Mayte Palma


El día había amanecido cubierto por un fino velo de niebla que apenas podía dejar ver el horizonte con sus escarpadas montañas. El frío llevaba ya instalado algunas semanas, pero aquella mañana de Nochebuena, las temperaturas descendieron a bajo cero y se preveía que, de un momento a otro, cuando la niebla desapareciera, podría caer una de esas nevadas que hacen historia. Ya lo habían anunciado en las noticias, y toda la gente del lugar ya se habían provisionado de todo aquello que seguro iban a necesitar pues por aquellas tierras era muy normal que los pequeños pueblos quedaran aislados durante varios días.

En casa de Maica, casi toda la familia había madrugado aunque ella seguía durmiendo plácidamente en la gran cama junto a sus peluches preferidos hasta que llegó a su naricilla el aroma dulzón del chocolate que su abuela estaba preparando, y como si tuviera un muelle mágico en su pequeño cuerpecito, abrió los ojos y se levantó de un salto, se puso su batita roja y bajó, con su oso preferido, a la cocina. Su sonrisa era una curva dulce en su carita redonda y sonrosada. Besó a su abuela y a su madre, que andaba atareada preparando la cena y no dejaba de ir y venir por la gran cocina hasta la despensa colocando un montón de cacharros y alimentos en la encimera de piedra que había en el medio de aquella estancia. La niña se sentó en un taburete y puso a “Oso” en el de al lado dando buena cuenta del enorme tazón que su abuela le puso delante. Desde lejos sonaron las campanas de la iglesia dando las diez y Maica subió, como un rayo, a vestirse y a esperar a su padre que no tardaría en llegar con el pino y la leña.
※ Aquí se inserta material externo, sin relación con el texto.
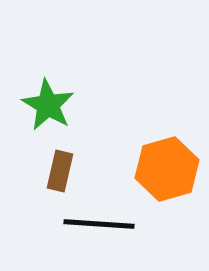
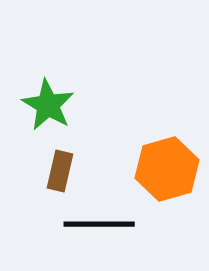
black line: rotated 4 degrees counterclockwise
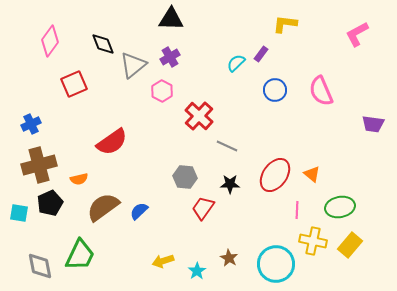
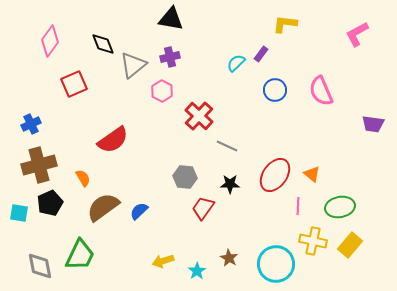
black triangle: rotated 8 degrees clockwise
purple cross: rotated 18 degrees clockwise
red semicircle: moved 1 px right, 2 px up
orange semicircle: moved 4 px right, 1 px up; rotated 108 degrees counterclockwise
pink line: moved 1 px right, 4 px up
Este era para Maica el primer invierno en aquel pueblo, las primeras navidades lejos de las calles anchas e iluminadas de la ciudad, lejos del ruido constante de los machacones villancicos  y del bullicio de tanta y tanta gente que a ella le asustaba. A sus seis años sólo había conocido navidades donde debía quedarse en casa con una niñera o pasear con sus padres por calles abarrotadas de gente. Alguna vez, si su padre tenía un día libre, iban a un parque donde había atracciones, tómbolas y algodón de azúcar, y en uno de esos parques, sus papá le consiguió, tirando bolas a unos vasos, a “Oso”, tenía Maica tres años y nunca más se separó de él.

La niebla empezaba a disiparse y el paisaje que la niña veía desde el gran ventanal del comedor era como una postal de cuento. El pueblo, los huertos, la torre de la iglesia con dos nidos vacíos de cigüeñas, y un montón de árboles, algunos desnudos de hojas, otros frondosos y de diferentes verdes, y allí en el mullido sofá, sentada junto a “Oso”, esperaba la llegada de su padre. Vio llegar la camioneta por el camino con un enorme pino verde oscuro que a ella le pareció precioso e inmenso y pensó que no habría sitio en casa con el techo tan alto para que lo pudieran poner. Salió volando a recibirlo y se lanzó a sus brazos dándole besos por toda la cara que su padre le devolvía con risas y cosquillas. Ella le preguntó dónde iban a poner ese pino tan alto, y se quedó asombrada cuando le dijo que lo iban a plantar en el jardín y que lo iban a adornar con bombillas de colores. Después de comer sacó su padre una caja muy grande donde había luces, bolas, cintas de colores, espumillón y una estrella plateada tan grande como ella. Vinieron dos hombres que junto a su padre plantaron el pino que se veía desde el ventanal y justo cuando terminaban de echar la tierra vio desde la ventana que algo caía del cielo, se quedó con la boca abierta, maravillada y extrañada de que lo que a ella le parecían pequeños trocitos de papel, brillaran a la luz de aquel atardecer. Su padre desde fuera la llamó para que saliera al jardín, le dijo que se abrigara y se pusiera el gorro y cuando Maica sintió aquellos copos, cada vez más grandes caer sobre ella, sonrió y miró a su padre.

-Maica, cariño, esto que cae del cielo es la nieve, y mañana cuando te levantes, ya verás como todo está blanco y brillante, y jugaremos a tirarnos bolas y haremos un muñeco de nieve.

Maica observaba sonriendo y asombrada la nieve que caía cada vez con más fuerza, y abría las manos para cogerla, observando como se hacía agua, y miraba a su padre que le devolvía la sonrisa en aquella tarde de Nochebuena donde, por primera vez, disfrutó de la nieve.